La tendance faustienne à renverser les barrières s’est transformée en homogénéisation globale toxique des cultures et des peuples durant les stades déclinants de la civilisation occidentale, qui permet aux menaces étrangères et internes de se multiplier. La mentalité faustienne doit être rejetée si les Européens occidentaux et leurs descendants veulent espérer créer une autre grande civilisation sur les ruines de celle-ci.

L’une des causes à la racine de la situation actuelle est l’universalisme, qui ne respecte pas les qualités particulières d’un ethnos. Le concept faustien de l’espace nécessite l’universalisme. Nous pourrions prendre l’acceptation faustienne du monothéisme comme point de départ de cette tendance. Comme l’écrivit Spengler : « La pluralité de corps séparés qui représente le Cosmos pour l’âme classique requiert un panthéon similaire – d’où le polythéisme antique. Le volume mondial unique, qu’il soit conçu comme caverne ou comme espace, exige le dieu unique du christianisme magique ou occidental » [2]. A la place d’univers moraux séparés, la vision-du-monde faustienne n’en accepte qu’un seul.

Si cette vision-du-monde monothéiste n’est pas unique à la civilisation faustienne, la caverne de l’âme magique suppose une certaine limite à sa souveraineté, comme nous le voyons dans la théologie islamique, où le monde est divisé en maisons séparées, dont l’une est la maison de l’Islam, Dar al-Islam. L’espace illimité de l’âme faustienne se fond naturellement dans la conception de l’espace de la Bible hébraïque. Dans Comment peut-on être païen ?, Alain de Benoist caractérise ainsi cette dernière : « L’univers est ainsi conçu dans la Bible comme un monde sans limites spatiales » [3].
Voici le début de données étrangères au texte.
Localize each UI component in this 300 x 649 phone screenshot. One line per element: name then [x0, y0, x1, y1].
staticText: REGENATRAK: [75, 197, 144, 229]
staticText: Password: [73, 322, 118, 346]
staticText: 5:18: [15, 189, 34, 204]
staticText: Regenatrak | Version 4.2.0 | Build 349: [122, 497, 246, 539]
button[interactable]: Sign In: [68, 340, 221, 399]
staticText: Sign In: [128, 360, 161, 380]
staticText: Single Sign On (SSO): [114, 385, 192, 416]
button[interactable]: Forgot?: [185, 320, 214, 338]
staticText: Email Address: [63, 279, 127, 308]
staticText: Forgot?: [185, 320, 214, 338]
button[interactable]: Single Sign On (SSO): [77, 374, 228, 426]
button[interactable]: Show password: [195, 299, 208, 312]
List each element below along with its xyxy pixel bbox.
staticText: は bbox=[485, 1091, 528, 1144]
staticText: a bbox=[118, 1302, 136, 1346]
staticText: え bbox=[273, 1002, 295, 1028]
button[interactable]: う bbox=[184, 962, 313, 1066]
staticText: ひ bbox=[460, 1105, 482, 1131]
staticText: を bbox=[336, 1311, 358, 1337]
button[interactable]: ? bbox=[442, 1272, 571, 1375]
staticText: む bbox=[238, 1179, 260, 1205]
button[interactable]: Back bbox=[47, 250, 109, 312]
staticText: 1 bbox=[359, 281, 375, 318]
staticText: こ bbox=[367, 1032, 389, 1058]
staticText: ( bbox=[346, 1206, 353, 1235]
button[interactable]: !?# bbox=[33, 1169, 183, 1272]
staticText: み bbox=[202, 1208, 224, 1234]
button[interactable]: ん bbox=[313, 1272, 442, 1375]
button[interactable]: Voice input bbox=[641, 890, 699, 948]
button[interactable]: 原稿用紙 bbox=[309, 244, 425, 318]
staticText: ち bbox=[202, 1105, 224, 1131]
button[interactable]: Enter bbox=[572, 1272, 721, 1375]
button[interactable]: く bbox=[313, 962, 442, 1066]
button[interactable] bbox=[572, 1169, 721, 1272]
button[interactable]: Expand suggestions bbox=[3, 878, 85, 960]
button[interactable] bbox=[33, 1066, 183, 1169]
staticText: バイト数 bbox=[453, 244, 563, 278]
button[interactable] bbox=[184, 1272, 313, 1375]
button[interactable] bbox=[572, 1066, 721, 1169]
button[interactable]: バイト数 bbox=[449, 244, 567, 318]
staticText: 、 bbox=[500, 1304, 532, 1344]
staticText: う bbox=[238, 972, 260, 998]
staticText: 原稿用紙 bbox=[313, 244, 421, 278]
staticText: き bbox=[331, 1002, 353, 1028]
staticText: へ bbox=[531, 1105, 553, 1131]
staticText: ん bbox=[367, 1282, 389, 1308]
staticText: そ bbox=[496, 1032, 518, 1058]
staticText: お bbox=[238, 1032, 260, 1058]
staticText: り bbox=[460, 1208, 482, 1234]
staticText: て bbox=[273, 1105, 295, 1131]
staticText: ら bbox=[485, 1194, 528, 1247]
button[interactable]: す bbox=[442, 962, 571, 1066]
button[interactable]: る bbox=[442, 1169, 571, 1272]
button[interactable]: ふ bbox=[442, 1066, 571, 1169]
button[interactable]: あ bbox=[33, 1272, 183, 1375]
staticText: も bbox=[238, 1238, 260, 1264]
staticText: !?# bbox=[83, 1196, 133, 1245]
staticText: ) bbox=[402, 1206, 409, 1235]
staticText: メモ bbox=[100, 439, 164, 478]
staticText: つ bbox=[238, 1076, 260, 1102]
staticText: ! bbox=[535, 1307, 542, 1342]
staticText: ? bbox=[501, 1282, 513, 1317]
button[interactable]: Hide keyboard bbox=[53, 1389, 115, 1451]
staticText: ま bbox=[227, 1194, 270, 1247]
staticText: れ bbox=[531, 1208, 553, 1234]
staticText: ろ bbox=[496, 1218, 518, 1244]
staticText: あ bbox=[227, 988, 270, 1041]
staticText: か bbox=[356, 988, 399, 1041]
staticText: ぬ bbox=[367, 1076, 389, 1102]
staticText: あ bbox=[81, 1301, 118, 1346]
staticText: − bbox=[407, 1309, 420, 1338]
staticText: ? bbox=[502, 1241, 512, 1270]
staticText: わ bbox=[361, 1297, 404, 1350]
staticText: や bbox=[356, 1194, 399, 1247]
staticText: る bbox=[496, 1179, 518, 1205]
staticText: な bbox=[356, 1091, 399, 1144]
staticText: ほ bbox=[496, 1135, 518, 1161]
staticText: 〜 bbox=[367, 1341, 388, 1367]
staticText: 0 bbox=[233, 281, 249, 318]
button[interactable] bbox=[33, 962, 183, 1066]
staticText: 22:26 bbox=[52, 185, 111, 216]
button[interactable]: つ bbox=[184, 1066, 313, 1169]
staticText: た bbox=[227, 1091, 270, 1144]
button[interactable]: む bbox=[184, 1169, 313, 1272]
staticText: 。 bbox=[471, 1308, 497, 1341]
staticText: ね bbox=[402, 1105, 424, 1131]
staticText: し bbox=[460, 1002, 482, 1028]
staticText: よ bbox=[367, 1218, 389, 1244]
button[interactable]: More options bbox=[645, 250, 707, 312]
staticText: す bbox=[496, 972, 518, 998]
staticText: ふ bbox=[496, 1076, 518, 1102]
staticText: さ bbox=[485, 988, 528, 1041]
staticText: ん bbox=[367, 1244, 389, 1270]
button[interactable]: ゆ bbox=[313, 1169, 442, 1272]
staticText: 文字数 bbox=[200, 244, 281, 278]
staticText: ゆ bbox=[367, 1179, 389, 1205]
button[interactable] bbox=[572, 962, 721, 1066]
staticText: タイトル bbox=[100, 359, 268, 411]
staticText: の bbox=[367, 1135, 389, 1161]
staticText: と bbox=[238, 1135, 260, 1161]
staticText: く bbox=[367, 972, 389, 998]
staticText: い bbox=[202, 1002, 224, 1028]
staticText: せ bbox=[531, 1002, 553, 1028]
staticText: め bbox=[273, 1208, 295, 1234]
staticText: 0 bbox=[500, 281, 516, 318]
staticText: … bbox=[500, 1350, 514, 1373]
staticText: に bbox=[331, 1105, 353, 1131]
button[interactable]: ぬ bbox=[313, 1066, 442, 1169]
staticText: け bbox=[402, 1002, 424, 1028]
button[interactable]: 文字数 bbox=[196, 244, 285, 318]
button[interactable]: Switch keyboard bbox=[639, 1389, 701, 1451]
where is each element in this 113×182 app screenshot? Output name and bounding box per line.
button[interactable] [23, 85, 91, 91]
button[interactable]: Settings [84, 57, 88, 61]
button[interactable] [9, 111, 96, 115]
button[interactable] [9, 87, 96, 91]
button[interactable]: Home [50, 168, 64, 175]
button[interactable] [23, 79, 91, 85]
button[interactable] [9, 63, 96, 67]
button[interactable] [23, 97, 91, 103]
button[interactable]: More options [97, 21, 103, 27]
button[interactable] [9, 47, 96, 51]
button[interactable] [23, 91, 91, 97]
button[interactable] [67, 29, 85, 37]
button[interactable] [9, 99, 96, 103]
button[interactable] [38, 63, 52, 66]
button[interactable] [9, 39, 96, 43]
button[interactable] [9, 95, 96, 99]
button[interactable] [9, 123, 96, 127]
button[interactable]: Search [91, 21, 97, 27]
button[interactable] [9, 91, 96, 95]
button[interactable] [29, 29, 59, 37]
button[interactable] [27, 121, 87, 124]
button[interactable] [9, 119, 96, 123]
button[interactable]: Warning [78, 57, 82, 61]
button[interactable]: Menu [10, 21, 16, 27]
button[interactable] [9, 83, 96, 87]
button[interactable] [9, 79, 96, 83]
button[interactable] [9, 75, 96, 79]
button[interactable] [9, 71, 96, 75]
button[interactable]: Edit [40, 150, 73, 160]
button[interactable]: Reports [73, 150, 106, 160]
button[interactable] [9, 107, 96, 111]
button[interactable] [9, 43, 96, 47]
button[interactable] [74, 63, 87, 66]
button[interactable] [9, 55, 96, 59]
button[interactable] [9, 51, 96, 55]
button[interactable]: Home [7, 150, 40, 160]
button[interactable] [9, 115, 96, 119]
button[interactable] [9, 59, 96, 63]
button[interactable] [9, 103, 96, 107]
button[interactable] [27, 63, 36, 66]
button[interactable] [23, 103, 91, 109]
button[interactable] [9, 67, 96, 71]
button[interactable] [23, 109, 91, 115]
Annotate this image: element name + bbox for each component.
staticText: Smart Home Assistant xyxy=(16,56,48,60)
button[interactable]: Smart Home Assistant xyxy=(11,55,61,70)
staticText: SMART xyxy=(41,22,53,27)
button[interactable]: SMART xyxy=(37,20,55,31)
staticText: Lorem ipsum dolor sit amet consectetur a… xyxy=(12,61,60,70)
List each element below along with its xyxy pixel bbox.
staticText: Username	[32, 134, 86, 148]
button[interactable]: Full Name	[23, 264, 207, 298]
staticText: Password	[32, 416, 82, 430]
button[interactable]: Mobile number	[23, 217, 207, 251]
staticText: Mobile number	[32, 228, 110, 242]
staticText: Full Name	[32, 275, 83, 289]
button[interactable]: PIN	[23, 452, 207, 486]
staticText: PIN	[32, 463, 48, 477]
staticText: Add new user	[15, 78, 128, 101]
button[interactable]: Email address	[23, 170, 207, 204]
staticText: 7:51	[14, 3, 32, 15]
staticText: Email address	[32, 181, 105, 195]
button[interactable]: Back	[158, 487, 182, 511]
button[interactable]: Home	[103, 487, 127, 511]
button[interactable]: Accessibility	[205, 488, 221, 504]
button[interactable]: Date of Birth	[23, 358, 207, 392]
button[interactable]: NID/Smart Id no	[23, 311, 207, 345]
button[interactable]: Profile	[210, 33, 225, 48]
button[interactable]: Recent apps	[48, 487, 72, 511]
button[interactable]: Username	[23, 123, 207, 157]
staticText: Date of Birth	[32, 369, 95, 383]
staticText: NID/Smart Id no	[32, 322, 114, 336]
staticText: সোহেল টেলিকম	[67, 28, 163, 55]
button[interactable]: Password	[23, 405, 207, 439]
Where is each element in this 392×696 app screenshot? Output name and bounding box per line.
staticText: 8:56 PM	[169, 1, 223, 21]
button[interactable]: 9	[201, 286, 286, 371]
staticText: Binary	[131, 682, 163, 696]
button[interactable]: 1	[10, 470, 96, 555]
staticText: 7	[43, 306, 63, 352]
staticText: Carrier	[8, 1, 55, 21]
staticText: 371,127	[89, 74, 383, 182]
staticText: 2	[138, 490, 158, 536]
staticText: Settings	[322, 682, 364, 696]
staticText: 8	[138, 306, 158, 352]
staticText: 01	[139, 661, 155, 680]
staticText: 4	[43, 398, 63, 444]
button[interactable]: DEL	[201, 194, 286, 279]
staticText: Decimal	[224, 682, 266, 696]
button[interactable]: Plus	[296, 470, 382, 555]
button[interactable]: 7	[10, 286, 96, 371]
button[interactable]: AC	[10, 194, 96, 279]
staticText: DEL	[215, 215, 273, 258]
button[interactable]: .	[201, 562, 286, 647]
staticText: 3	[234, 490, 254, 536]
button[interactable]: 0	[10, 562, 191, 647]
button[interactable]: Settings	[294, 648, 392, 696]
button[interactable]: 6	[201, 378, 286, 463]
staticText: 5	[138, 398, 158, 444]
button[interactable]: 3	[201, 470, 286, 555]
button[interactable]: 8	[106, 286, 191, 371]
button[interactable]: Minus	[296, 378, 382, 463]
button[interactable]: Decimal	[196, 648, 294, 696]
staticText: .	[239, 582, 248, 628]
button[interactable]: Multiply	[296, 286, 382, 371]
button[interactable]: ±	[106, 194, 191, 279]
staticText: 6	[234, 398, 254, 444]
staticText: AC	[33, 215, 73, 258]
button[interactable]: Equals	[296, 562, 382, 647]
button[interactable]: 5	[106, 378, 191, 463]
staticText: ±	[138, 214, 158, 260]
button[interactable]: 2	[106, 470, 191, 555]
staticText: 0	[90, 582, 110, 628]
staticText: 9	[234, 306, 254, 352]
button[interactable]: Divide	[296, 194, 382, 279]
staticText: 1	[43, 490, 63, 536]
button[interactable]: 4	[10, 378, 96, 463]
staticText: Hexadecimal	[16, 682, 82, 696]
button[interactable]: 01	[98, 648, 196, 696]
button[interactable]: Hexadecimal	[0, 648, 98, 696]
Les frontières nationales, les frontières entre religions, entre groupes ethniques, sont effacées dans l’esprit faustien, et en fait aucun groupe n’a embrassé l’universalisme biblique autant que l’a fait la civilisation faustienne. Aucune autre civilisation n’est allée aussi loin dans ses efforts pour imposer sa moralité au monde entier. Même les expansions islamiques les plus féroces, incluant les tendances salafistes d’aujourd’hui, pâlissent en comparaison de la tentative obstinée de l’Occident de convertir le reste du globe. Nous voyons ces efforts dans les Croisades des Chevaliers Teutoniques contre les Baltes païens, les Suédois faisant la guerre aux Slaves orthodoxes de Novgorod, les tentatives des Espagnols de convertir les populations indiennes des Amériques, la mission civilisatrice de l’Empire britannique, et de nos jours avec la Guerre globale de l’Amérique contre le Terrorisme.

Si certains hommes peuvent considérer ces événements comme de grands triomphes de la Civilisation Occidentale, il s’agit en fait de jalons dans une tendance à la globalisation atteignant aujourd’hui son apogée. La civilisation faustienne, semblable à de nombreux égards aux tendances les plus salafistes de l’islam, voit le besoin d’imposer une unique vision morale au monde, que ce soit une variété particulière du christianisme venant d’une nation coloniale, ou la démocratie libérale.

Sous la domination romaine, des coutumes et des croyances différentes pouvaient coexister à l’intérieur de certaines limites morales, un cosmos de planètes morales séparées. Par contre, l’homme faustien croit que sa moralité particulière s’étend jusqu’aux extrémités de la terre. D’où la formule de Kant : « Agis seulement d’après la maxime qui fait que tu peux vouloir en même temps qu’elle devienne une loi universelle ».

Ainsi les organisations et les tribunaux internationaux piétinent la souveraineté des peuples. Les particularités mêmes d’un homme sont effacées, il n’est plus un Allemand, un Anglais ou un Chinois, il est un « homme », dans l’abstrait. Toutes les tentatives de résister à cette prétendue moralité universelle commune à l’humanité sont jugées criminelles. Ceux qui ne s’alignent pas sont des primitifs, des hérétiques ou, pour utiliser une expression plus moderne, des Etats-voyous.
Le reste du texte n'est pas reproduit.